Atherosclerosis (AS) is a chronic inflammatory disease characterized by plaque buildup in arteries, leading to cardiovascular events. Current treatments often focus on lipid lowering, but addressing the underlying vascular inflammation remains a critical challenge. Traditional Chinese Medicine (TCM) offers multi-component formulas like Shenling Jiangzhi Formula (SJF), which is clinically used for AS, aligning with TCM concepts of "blood stasis" and "vascular impediment" linked to spleen deficiency and dampness. However, the precise molecular mechanisms by which SJF exerts its anti-atherosclerotic effects, particularly its influence on key inflammatory pathways like NF-κB and NLRP3, have remained largely uncharacterized.

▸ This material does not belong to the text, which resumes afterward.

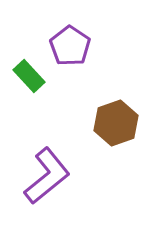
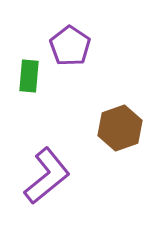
green rectangle: rotated 48 degrees clockwise
brown hexagon: moved 4 px right, 5 px down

Researchers investigated Shenling Jiangzhi Formula (SJF) using UPLC-Q-Exactive Orbitrap MS/MS to identify 313 chemical components. Network pharmacology and molecular docking were employed to predict core targets and active components against AS. An ApoE-/- mouse model of AS was established using a high-fat diet combined with an intermittent water environment (sleep deprivation). Rosuvastatin served as a positive control. ELISA was used to measure serum lipids (TC, TG, LDL-C, HDL-C), inflammatory cytokines (hs-CRP, IL-1β, IL-6, IL-18, NF-κB, MCP-1), and other markers (Hb, TMAO, Orexin A). HE staining and Oil Red O staining assessed cell morphology and aortic plaque area. Western blotting quantified aortic protein expression of IL-1β, IL-18, NF-κB p65, p-NF-κB p65, NLRP3, Caspase-1, cleaved Caspase-1 (p20), and ASC.

The study identified a total of 313 chemical components within Shenling Jiangzhi Formula (SJF) using UPLC-Q-Exactive Orbitrap MS/MS technology. Network pharmacology and molecular docking predicted that SJF targets key pathways relevant to atherosclerosis. While the abstract states the aim was to observe regulatory effects on plaque formation and inflammatory response, and to clarify anti-AS mechanisms, the provided 'RESULTS' section of the abstract is incomplete, only stating the number of identified chemical components. Specific quantitative data regarding plaque reduction, changes in inflammatory markers, or direct modulation of the NF-κB/NLRP3 pathway were not detailed in the provided abstract snippet.